![Carrot Muffins](https://delightedbydesserts.com/wp-content/uploads/2024/02/Carrot-Muffins-720x720.jpg)
Carrot Muffins
Ingredients
- 1/2 cup mild Olive Oil or canola oil (120ml)
- 1 cup brown sugar (220g)
- 2 large eggs (112g)
- 1/2 cup plain yogurt (120g)
- 1/2 cup milk (120ml)
- 1 tablespoon vanilla extract (15ml)
- 1 1/2 cups grated carrot
- 2 cups all-purpose flour (280g)
- 1 tablespoon baking powder
- 2 tablespoons ground cinnamon
- 1 cup raisins, dried cranberries, or chopped nuts
Instructions
- Preheat your oven to 350°F (175°C) and line a muffin tin with paper liners.
- In a large mixing bowl, whisk together the olive oil and brown sugar until well combined.
- Add the eggs one at a time, beating well after each addition.
- Mix in the yogurt, milk, and vanilla extract until smooth.
- Stir in the grated carrot until evenly distributed.
- In a separate bowl, sift together the flour, baking powder, and ground cinnamon.
- Gradually add the dry ingredients to the wet ingredients, stirring until just combined.

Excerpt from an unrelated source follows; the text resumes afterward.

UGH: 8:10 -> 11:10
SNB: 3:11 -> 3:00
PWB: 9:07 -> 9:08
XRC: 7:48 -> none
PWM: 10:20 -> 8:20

Be careful not to overmix.
- Gently fold in the raisins, dried cranberries, or nuts until evenly distributed throughout the batter.
- Spoon the batter into the prepared muffin tin, filling each cup about 2/3 full.
- Bake for 18-20 minutes, or until a toothpick inserted into the center of a muffin comes out clean.
- Allow the muffins to cool in the tin for a few minutes before transferring them to a wire rack to cool completely.
- Serve and enjoy these delicious carrot muffins as a delightful snack or breakfast treat!